Figure 3 shows the slowdown for each benchmark program. We can notice the differences in runtime overhead in each benchmark program between conventional, comprehensive, and abstract profiling. Notably, the runtime overhead of abstract profiling is better than the comprehensive (10.7\(\times \)) and the conventional (1.4\(\times \)) profiling techniques on average, where it saves memory but needs runtime processing for every dynamic memory instruction. In future work, we will work on tackling the runtime overhead. Figure 4 shows the precision analysis and memory reduction for different memory block size. It is clear that block size is a decreasing function of precision and an increasing function of memory reduction. Block size of \(2^{12}\) bits seems to be a good design point as memory reduction is still significant (47\(\times \) average memory reduction) with 82.25% precision.

Fig. 3.
figure 3

Abstract profiling overhead on SPEC2006 benchmark.

\(SD^3\)  [10] as related work, implemented on Pin and used a SPEC2006 to present the results compared to the pairwise method as a baseline (i.e. comprehensive). The \(SD^3\) baseline has more runtime overhead than our baseline implementation. For example, the slowdown baseline of 462.libquantum and 456.hmmer is 90\(\times \) and 210\(\times \) respectively; moreover, most of the reminder SPEC programs fail due to lack of memory resources (consumes more than10 GB memory). On the other side, our implementation of the baseline has a slowdown 7.42\(\times \) and 71.54\(\times \), respectively for the same two programs, and a slowdown of all tested programs 402.4\(\times \) on average. Serial \(SD^3\) has 289\(\times \) slowdown on average for the top 20 hottest loops. The parallelised version of \(SD^3\) shows a 70\(\times \) slowdown on average (8 tasks on 8 cores). The proposed profiler shows 37.4\(\times \) on average for profiling the whole program, and a memory reduction 6981\(\times \) on average. Moreover, our technique applies to other approaches that intend to mitigate profiling overhead like sampling and parallelisation, which we aim to investigate in the future.

Fig. 4.
figure 4

Memory reduction and precision analysis for different memory block size.

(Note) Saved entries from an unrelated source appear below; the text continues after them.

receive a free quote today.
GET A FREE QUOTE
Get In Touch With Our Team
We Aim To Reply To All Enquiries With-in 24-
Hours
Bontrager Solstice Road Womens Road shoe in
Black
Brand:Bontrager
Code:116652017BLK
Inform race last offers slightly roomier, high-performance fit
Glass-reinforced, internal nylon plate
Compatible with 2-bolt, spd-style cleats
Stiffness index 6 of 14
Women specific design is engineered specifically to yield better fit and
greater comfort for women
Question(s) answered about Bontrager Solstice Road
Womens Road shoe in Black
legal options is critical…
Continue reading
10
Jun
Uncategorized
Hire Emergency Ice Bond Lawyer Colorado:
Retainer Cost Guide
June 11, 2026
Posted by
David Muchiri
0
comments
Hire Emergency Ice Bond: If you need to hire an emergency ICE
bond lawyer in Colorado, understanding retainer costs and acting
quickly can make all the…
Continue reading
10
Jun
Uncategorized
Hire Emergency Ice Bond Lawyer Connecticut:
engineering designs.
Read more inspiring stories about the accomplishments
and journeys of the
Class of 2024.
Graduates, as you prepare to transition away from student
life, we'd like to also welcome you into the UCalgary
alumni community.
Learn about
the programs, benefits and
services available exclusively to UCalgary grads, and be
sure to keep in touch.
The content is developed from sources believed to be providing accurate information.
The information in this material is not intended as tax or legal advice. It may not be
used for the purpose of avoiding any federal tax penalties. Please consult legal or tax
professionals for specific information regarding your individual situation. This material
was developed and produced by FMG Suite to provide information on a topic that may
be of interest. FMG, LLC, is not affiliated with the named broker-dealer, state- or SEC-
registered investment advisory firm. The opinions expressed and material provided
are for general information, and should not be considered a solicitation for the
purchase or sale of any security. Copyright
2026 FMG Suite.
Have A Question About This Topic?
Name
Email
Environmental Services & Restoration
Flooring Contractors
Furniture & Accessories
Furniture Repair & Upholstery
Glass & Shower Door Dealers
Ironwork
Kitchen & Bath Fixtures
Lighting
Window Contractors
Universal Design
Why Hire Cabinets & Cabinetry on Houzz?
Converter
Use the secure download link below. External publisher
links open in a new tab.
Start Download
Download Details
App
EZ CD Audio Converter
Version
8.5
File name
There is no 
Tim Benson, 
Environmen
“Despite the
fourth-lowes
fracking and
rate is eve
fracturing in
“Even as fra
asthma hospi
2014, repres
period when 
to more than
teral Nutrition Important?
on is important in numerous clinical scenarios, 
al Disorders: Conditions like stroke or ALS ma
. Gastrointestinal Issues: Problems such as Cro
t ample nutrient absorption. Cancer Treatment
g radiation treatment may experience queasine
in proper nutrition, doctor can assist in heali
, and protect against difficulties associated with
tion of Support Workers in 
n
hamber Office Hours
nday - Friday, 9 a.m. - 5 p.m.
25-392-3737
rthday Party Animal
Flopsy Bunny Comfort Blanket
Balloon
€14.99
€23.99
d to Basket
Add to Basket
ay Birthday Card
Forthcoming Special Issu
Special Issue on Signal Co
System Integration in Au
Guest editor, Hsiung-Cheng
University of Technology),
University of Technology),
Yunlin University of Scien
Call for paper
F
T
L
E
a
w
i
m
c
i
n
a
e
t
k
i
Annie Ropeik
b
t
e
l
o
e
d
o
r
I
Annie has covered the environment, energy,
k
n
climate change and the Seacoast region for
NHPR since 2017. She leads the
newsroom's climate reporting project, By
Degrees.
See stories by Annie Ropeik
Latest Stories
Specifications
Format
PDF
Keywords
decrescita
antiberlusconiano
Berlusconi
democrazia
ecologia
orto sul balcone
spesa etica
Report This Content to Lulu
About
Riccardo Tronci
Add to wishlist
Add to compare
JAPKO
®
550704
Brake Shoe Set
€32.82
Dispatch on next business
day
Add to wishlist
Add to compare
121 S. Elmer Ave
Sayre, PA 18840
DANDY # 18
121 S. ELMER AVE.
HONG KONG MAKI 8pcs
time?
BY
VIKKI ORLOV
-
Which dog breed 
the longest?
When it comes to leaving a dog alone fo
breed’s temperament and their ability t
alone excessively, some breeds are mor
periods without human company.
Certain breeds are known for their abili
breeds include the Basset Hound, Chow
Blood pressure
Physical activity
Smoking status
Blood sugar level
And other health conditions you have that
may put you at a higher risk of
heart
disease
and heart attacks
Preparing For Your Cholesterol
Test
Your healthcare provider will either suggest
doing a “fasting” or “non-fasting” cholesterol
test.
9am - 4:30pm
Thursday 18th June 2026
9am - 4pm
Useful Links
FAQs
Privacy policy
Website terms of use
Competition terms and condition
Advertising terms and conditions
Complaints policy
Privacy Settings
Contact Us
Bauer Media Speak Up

6 Conclusions and Future Work

This paper has considered employing a simple abstract representation based method for detecting data dependence at the binary level. This approach has combined both an interval and congruent abstract domains to detect data dependence relations, as well as abstracting partitioned memory sub address spaces. We have implemented this approach on the Pin dynamic binary instrumentation framework and conducted an initial performance study on both SPEC and polyhedral benchmark suite. Results show perfect recall rate of 100% with a significant memory reduction in comparison with the profiling baseline. Future work includes considering more elaborate abstract properties such as dependence vectors as integrating this profiling method with an automatic parallelisation framework.